A simulation study for determination of refractive index dispersion of dielectric film from reflectance spectrum by using Paul wavelet

In this work, the Continuous Wavelet Transform (CWT) with Paul wavelet was improved as a tool for determination of refractive index dispersion of dielectric film by using the reflectance spectrum of the film. The reflectance spectrum was generated theoretically in the range of 0.8333 - 3.3333 μm wavenumber and it was analyzed with presented method. Obtained refractive index determined from various resolution of Paul wavelet were compared with the input values, and the importance of the tunable resolution with Paul wavelet was discussed briefly. The noise immunity and uncertainty of the method was also studied.

An improved method for determination of refractive index of absorbing films: A simulation study

In this work an improved version of the method presented by Gandhi was presented for determination of refractive index of absorbing films. In this method local maxima of consecutive interference order in transmittance spectrum are used. The method is based on the minimizing procedure leading to the determination of interference order accurately by using reasonable Cauchy parameters. It was tested on theoretically generated transmittance spectrum of absorbing film and the details of the minimization procedure were discussed.

3D profile measurements of objects by using zero order Generalized Morse Wavelet

Generalized Morse wavelets are proposed to evaluate the phase information from projected fringe pattern with the spatial carrier frequency in the x direction.
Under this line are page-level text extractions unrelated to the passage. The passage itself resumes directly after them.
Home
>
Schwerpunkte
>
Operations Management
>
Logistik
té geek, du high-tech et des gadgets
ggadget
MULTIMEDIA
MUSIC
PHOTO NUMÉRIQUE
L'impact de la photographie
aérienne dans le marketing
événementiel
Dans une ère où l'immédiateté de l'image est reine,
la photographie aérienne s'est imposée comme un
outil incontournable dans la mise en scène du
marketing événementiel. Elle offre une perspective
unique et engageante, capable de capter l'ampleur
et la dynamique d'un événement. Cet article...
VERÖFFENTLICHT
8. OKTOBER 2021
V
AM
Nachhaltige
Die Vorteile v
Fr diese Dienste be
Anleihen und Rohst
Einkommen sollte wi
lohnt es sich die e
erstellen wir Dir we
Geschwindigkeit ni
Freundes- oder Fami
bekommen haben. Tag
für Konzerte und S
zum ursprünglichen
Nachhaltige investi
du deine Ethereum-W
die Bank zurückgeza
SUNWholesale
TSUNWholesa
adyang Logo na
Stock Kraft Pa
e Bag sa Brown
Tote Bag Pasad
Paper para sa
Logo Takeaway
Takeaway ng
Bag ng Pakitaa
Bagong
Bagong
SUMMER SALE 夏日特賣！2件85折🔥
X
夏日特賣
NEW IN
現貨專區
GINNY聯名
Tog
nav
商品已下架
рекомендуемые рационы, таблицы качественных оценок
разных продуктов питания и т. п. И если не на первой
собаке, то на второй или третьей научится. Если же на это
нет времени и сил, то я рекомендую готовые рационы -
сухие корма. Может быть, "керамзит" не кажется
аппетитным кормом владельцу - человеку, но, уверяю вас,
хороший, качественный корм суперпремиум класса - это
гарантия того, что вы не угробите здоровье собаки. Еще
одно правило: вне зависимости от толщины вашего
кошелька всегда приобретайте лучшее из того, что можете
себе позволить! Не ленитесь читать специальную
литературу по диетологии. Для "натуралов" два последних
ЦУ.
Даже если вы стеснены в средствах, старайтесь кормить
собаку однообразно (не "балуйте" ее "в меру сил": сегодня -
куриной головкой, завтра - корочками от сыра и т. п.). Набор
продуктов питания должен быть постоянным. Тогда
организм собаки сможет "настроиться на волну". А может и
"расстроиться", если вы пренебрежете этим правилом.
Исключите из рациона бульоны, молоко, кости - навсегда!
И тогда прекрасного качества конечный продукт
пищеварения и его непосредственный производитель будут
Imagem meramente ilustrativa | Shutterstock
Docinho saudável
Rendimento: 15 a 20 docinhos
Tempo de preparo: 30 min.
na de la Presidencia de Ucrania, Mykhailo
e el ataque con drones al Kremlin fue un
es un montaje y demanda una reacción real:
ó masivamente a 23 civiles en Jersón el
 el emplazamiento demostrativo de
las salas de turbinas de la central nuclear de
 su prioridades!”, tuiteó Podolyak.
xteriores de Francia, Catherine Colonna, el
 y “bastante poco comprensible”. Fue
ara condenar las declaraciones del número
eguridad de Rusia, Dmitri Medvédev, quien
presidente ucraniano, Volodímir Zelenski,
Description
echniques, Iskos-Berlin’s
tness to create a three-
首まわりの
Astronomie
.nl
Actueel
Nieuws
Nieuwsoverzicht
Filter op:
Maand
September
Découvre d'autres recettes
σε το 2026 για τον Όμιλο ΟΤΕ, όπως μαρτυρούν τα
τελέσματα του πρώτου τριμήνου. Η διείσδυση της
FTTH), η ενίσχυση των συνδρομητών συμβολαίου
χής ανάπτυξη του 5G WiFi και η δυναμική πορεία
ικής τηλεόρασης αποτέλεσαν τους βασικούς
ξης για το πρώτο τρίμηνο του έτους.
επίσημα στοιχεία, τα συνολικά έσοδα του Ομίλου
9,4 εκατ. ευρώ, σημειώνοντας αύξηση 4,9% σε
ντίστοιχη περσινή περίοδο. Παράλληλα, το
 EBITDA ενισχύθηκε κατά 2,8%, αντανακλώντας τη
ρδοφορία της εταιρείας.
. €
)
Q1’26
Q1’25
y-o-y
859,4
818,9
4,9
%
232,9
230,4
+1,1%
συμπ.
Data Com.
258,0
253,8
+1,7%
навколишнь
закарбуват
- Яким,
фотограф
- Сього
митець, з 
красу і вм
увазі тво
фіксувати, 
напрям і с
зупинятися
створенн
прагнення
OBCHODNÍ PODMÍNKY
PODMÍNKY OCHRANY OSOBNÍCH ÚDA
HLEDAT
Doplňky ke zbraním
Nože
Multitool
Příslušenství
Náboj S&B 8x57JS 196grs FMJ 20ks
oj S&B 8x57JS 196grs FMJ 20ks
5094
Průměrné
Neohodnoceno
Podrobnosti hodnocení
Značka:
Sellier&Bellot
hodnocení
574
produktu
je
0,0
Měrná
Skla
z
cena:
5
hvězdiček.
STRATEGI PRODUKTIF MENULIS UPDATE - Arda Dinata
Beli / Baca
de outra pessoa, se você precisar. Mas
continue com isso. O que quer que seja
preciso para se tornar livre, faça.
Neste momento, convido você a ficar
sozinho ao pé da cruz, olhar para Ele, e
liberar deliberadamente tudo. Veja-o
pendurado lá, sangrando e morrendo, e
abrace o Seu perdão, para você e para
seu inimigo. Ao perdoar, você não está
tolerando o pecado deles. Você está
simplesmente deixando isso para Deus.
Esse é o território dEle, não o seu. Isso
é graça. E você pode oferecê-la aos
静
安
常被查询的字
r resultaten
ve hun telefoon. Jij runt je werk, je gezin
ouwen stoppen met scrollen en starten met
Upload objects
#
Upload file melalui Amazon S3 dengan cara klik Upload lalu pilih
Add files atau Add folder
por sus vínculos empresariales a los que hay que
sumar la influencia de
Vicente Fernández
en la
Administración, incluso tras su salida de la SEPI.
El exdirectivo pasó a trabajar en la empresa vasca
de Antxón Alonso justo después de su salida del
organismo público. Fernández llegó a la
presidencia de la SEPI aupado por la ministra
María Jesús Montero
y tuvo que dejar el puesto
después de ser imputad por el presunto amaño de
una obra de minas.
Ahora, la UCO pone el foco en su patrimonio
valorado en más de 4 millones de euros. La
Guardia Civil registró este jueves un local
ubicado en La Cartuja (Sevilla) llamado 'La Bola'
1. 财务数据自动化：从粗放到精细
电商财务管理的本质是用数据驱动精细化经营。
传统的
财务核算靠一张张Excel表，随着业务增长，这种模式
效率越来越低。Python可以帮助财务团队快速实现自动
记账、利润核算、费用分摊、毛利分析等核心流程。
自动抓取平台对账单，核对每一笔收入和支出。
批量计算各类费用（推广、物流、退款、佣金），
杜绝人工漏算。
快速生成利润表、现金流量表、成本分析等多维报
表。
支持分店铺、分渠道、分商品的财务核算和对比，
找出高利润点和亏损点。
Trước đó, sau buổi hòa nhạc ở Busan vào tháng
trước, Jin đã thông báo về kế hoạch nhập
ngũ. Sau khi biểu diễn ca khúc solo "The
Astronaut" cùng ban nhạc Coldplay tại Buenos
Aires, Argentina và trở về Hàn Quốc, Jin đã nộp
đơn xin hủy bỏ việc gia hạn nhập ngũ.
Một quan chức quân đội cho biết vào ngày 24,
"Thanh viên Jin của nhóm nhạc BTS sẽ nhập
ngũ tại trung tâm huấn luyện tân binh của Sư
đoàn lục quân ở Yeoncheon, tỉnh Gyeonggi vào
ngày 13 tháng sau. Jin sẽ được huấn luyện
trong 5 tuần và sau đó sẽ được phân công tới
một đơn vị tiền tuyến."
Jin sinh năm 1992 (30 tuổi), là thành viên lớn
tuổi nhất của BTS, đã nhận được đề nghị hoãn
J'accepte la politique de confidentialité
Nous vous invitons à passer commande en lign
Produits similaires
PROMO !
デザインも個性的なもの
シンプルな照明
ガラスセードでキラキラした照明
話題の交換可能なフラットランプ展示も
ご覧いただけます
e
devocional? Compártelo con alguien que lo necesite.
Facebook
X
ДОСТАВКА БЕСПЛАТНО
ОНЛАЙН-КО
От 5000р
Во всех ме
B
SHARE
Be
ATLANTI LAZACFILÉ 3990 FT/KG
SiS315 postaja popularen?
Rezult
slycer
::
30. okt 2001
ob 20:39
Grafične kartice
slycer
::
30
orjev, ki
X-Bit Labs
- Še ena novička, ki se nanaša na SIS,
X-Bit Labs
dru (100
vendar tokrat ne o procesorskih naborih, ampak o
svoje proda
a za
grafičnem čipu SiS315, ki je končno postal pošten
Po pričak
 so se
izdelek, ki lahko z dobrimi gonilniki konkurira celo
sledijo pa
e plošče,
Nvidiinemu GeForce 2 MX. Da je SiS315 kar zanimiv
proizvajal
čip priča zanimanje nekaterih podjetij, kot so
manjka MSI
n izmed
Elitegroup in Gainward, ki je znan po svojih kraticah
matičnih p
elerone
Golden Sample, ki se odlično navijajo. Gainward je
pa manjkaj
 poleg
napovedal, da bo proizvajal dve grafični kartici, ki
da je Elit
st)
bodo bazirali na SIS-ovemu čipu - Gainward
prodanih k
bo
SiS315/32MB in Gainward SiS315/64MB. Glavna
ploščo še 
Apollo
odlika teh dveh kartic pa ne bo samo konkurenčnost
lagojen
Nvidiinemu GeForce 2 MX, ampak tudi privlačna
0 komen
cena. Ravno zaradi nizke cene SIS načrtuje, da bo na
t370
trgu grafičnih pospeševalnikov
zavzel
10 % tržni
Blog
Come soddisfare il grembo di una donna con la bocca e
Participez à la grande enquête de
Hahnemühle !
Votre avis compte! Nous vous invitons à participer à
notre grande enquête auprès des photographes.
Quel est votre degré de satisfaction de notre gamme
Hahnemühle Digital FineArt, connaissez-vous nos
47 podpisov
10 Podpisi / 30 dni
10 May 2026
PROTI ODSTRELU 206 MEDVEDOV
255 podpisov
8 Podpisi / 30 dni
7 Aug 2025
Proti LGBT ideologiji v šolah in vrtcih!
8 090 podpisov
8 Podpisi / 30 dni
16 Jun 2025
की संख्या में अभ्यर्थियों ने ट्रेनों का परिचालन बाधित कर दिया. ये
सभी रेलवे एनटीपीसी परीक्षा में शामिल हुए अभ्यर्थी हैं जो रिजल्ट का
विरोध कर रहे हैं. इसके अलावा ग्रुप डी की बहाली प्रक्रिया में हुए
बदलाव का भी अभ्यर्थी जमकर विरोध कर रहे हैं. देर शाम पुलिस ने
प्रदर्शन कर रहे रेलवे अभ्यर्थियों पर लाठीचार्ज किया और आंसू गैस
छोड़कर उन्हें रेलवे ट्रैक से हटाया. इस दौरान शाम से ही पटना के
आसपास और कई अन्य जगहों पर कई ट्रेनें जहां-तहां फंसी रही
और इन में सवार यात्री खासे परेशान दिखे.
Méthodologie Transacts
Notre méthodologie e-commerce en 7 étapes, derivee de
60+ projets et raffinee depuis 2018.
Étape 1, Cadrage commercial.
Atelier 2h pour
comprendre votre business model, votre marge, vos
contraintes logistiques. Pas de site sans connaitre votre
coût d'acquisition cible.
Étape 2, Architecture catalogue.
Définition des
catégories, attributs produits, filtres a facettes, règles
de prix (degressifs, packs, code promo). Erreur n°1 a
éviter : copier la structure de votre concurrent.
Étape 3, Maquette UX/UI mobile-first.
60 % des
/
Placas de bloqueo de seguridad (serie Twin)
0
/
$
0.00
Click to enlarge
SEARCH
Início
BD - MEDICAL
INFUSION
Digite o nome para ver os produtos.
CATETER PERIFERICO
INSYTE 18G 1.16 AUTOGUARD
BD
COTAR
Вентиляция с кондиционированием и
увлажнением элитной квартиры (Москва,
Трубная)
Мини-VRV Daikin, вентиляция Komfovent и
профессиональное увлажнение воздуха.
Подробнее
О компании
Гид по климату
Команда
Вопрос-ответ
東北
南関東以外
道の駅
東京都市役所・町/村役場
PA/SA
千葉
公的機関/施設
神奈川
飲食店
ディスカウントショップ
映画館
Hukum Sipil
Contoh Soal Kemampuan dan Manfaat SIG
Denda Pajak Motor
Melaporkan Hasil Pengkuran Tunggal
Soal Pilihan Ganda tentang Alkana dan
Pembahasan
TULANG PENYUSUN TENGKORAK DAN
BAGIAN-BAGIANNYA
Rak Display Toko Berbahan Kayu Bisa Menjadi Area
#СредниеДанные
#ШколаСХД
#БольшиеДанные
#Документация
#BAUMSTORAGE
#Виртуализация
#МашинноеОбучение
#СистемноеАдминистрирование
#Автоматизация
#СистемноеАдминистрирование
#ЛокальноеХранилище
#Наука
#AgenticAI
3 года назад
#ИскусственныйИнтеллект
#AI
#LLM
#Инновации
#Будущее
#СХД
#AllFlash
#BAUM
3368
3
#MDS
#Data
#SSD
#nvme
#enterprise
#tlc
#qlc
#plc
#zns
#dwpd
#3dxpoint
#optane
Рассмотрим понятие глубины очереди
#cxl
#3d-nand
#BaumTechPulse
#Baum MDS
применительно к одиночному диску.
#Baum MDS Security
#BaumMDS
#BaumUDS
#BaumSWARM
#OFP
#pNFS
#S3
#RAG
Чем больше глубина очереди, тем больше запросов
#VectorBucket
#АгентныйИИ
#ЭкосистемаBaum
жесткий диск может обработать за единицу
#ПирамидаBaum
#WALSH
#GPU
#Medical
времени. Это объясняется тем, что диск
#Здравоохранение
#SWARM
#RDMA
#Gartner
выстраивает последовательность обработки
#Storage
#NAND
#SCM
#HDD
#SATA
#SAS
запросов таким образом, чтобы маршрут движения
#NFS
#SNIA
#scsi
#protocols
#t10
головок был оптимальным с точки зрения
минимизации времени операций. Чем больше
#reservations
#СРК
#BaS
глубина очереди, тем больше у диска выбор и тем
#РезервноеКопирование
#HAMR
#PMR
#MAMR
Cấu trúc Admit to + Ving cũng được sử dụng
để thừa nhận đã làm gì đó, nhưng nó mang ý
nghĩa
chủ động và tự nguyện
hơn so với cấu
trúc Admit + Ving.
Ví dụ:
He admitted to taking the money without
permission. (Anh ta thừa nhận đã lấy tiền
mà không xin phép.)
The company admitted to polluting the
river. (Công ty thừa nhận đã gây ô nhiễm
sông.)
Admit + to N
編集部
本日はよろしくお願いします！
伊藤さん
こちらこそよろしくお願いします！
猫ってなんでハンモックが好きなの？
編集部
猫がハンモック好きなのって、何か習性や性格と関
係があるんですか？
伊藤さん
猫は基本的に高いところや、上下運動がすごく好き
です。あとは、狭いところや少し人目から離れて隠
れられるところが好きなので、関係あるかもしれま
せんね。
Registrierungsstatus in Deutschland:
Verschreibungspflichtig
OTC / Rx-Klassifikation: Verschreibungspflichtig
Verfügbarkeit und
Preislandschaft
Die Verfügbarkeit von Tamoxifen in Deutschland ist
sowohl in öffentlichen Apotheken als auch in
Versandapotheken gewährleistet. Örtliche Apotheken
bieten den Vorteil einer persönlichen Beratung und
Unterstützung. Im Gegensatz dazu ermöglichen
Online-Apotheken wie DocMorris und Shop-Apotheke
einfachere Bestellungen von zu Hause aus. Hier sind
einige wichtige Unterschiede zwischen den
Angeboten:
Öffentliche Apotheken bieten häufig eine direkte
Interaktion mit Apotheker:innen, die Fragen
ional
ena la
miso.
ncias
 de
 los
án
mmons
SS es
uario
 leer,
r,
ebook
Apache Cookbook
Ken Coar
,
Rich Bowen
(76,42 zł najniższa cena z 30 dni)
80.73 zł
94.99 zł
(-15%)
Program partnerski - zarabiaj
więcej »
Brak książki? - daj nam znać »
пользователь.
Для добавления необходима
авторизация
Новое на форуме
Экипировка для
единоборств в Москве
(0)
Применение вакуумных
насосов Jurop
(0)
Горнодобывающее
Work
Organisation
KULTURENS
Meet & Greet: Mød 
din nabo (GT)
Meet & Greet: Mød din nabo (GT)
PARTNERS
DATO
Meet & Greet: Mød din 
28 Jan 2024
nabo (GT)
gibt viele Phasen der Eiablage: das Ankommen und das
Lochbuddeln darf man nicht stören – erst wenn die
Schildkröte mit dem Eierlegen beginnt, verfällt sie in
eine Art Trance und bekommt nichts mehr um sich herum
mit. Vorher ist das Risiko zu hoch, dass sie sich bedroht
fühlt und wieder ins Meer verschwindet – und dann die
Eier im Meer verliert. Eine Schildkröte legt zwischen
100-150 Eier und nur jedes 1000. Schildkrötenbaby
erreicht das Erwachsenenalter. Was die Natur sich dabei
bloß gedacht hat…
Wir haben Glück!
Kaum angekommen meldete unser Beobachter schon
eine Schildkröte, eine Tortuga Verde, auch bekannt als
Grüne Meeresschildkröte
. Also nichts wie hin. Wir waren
The height profile of the object is determined through the phase change distribution by using the phase of the continuous wavelet transform. The phase distribution is extracted from the optical fringe pattern choosing zero order Generalized Morse Wavelet (GMW) as a mother wavelet. In this study, standard fringe projection technique is used for obtaining images. Experimental results for the GMW phase method are compared with the results of Morlet and Paul wavelet transform.

Optical Phase Distribution Evaluation by Using S‐transform

A simulation study to evaluate phase distribution from two dimensional fringe pattern by introducing the carrier frequencies in two spatial directions, x and y, is presented. The phase distribution is extracted from the optical fringe pattern by using S‐transform gradient and S‐transform phase methods. Furthermore, a Gaussian white noise is added to the fringe pattern to test the noise immunity of S‐transform. The recovered phase distributions both by S‐transform gradient method and phase method are compared with the simulated one.